Modelling Segregation Processes in Hybrid Housing Markets
Author(s): Benjamin Jarvis, Wenshi San, Eduardo Tapia
Wednesday 14 | 14:00-14:20
Room: TP41
Session: Simulation approaches to social research
Models of segregation dynamics, like Schelling’s classic model, often employ superficial treatments of actual housing allocation mechanisms. Moves are friction-less and cost-less and depend only on local neighborhood compositions. But actual housing markets are shaped by economic inequality, the built environment, and rules governing access to different kinds of housing. These impose constraints on mobility that may influence segregation dynamics.
One key feature of real housing markets is the distinction between ownership and rental tenures. In the United States, both rental and ownership tenures are distributed largely through markets. However, in many countries with strong social welfare states, a large fraction of rental housing is allocated through non-market institutions. Countries like Sweden, the United Kingdom, the Netherlands, and Austria, have such “hybrid” housing systems. In these systems, governmental authorities or specialized housing associations own many housing units, and are mandated primarily to provide sufficient, high quality housing, not to produce profits. Often, allocation of these non-market units is done through enrollment in a seniority-based housing queue, rather than through a pricing mechanism.
In most contexts, rental and ownership tenures, and hence social and market housing, are often unevenly distributed across urban space. Market- and ownership-based housing is often associated with single family homes in less dense neighborhoods, while non-market housing is often located in multifamily buildings in denser neighborhoods. In Sweden, much of the non-market housing is increasingly located in dense urban peripheries, while market-based housing is found in desirable center city areas and more well-to-do suburbs, a consequence of a move towards a more privatized, market-based approach to housing provision.

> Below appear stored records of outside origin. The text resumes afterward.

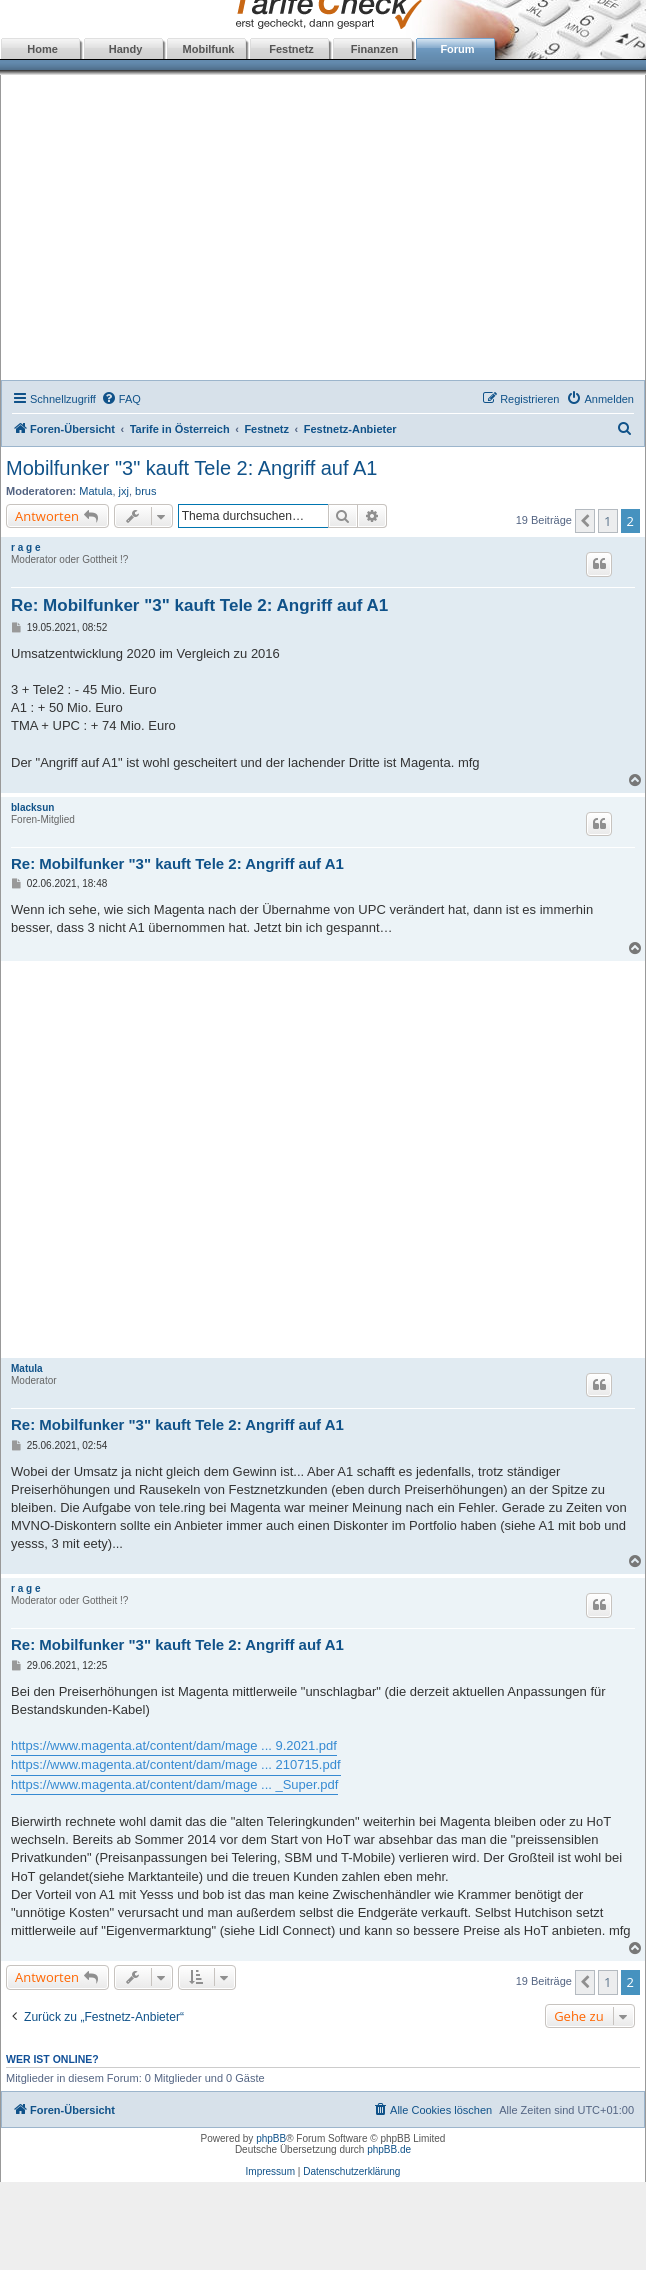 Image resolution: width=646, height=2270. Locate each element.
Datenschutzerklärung (351, 2171)
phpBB (271, 2138)
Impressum (270, 2171)
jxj (124, 491)
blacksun (32, 807)
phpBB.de (389, 2149)
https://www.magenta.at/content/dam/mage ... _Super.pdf (174, 1784)
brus (145, 491)
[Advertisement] (323, 230)
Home (42, 49)
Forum (457, 49)
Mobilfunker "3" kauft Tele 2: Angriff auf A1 (191, 468)
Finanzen (375, 49)
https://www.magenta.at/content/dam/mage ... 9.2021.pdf (174, 1745)
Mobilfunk (209, 49)
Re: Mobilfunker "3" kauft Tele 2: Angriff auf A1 (199, 605)
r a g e (25, 547)
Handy (126, 49)
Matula (95, 491)
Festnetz (291, 49)
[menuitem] (121, 399)
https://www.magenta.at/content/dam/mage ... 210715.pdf (176, 1764)
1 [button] (607, 521)
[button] (585, 521) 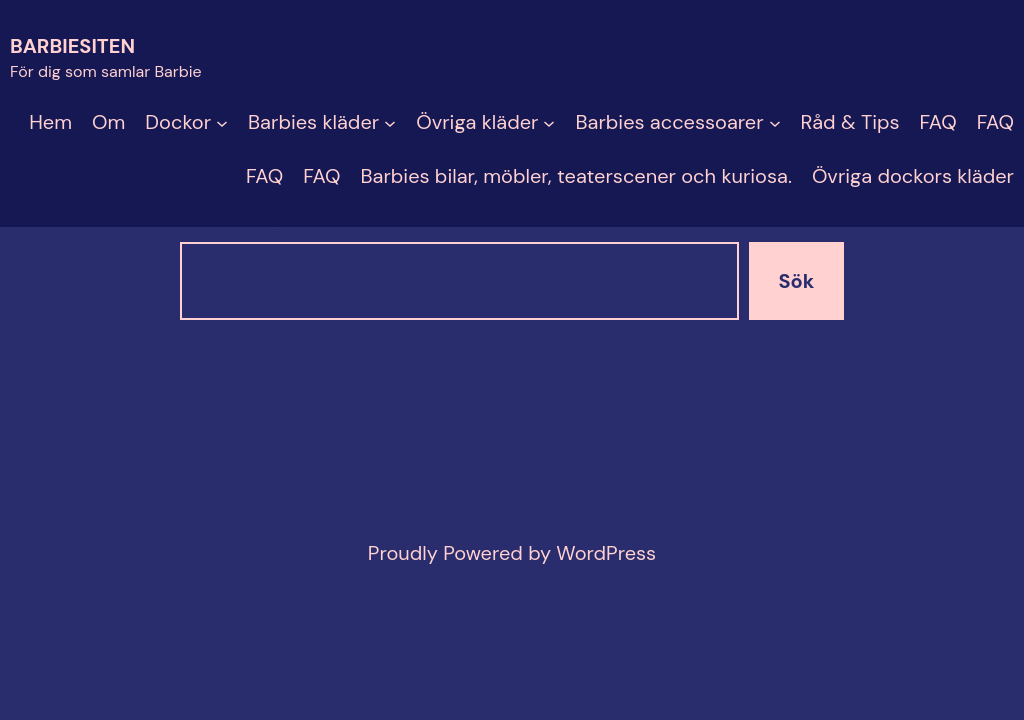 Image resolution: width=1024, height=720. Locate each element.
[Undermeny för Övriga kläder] (549, 122)
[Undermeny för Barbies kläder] (390, 122)
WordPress (606, 553)
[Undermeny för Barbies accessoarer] (775, 122)
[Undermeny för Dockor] (222, 122)
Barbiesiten (72, 46)
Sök (797, 281) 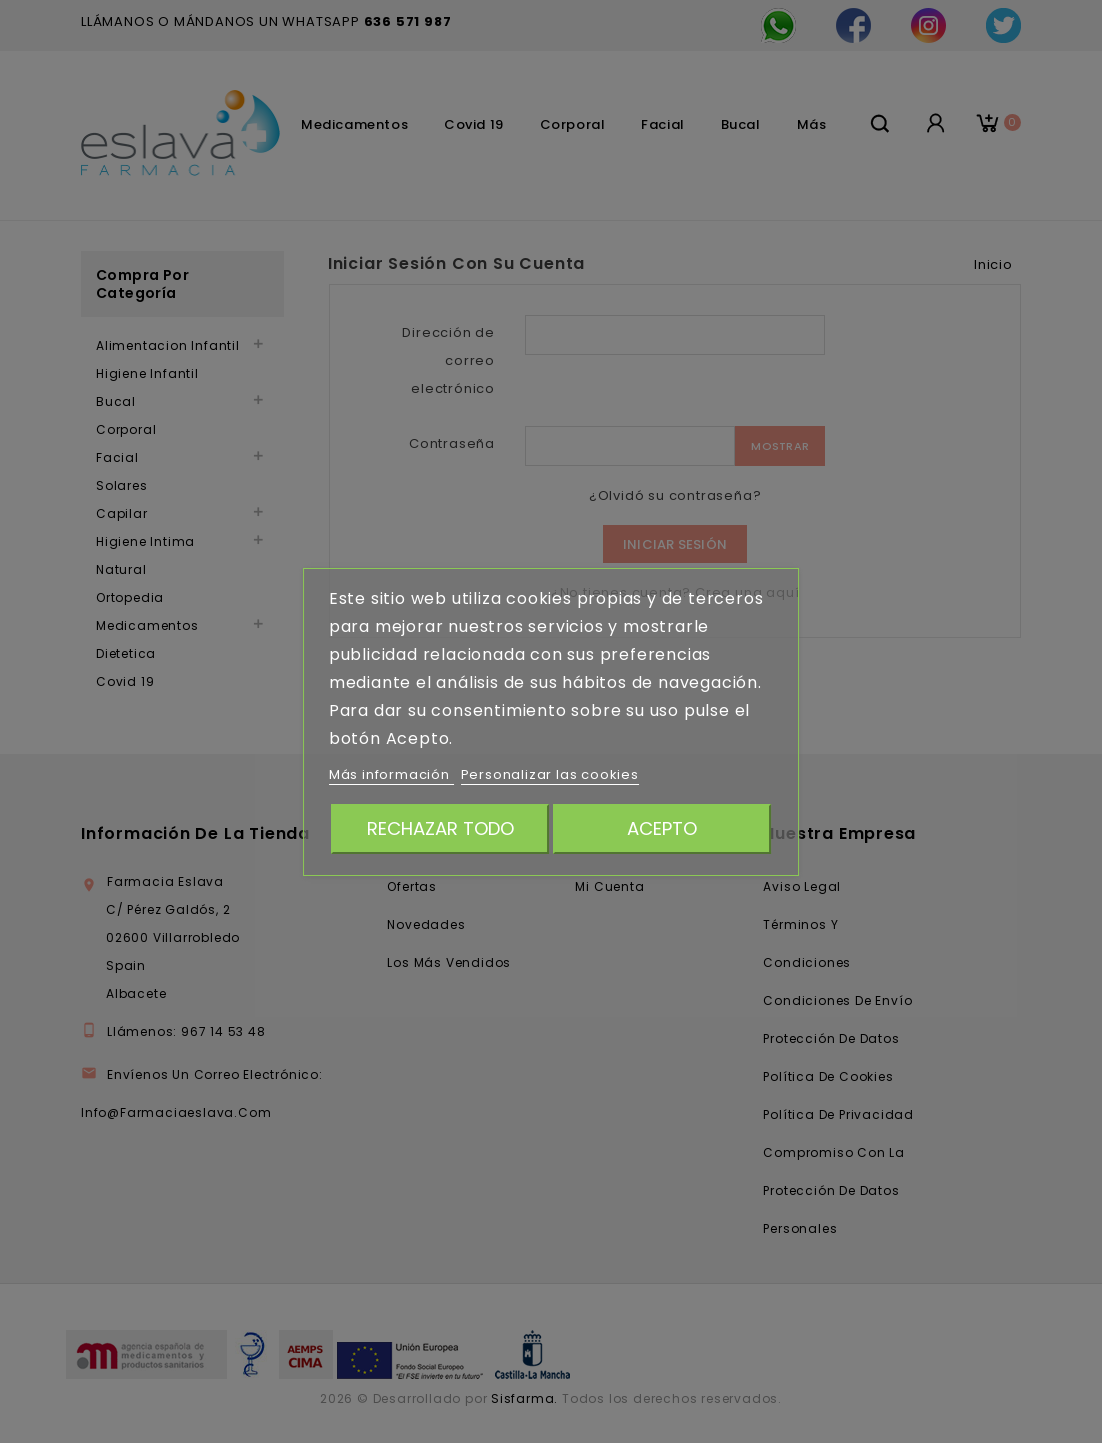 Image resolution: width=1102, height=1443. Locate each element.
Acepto (662, 828)
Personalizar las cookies (550, 774)
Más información (391, 774)
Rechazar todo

Empirical studies suggest that the prevalence and uneven distribution of different types of housing—rental vs. ownership, market vs. non-market—are related to patterns of ethnic segregation, but how segregation of tenures gives rise to segregating dynamics is not well understood. In this study, we develop a dynamic simulation model to consider the implications of the urban structure, particularly the relative prevalence and geographic distribution of market and non-market housing, for processes of ethnic segregation. While a few dynamic segregation models have incorporated inequality and housing prices, they have typically done so using an idiosyncratic market logic, with housing prices set based on the neighborhood attributes, not competitive bidding. And these models have not considered the possibility that a segment of the housing stock will be allocated according to non-market rules.
We address this gap in our understanding using an agent-based model (ABM) of a hybrid housing market. In our ABM, we construct cities with varying shares of market vs. non-market housing. For each city, we then vary the extent of segregation between these housing types. We populate the cities with ethnic groups with different resource (i.e., income and queue position) distributions and set them in motion. Agents seek to move to rich neighborhoods. They compete over market housing using thei economic resources, and non-market housing based on queue position/waiting times. Using many model runs, we analyze what conditions are most conducive to segregation and explore the precise dynamics that give rise to observed segregation patterns. In doing so, we hope to demonstrate the importance of housing market institutions to segregation processes.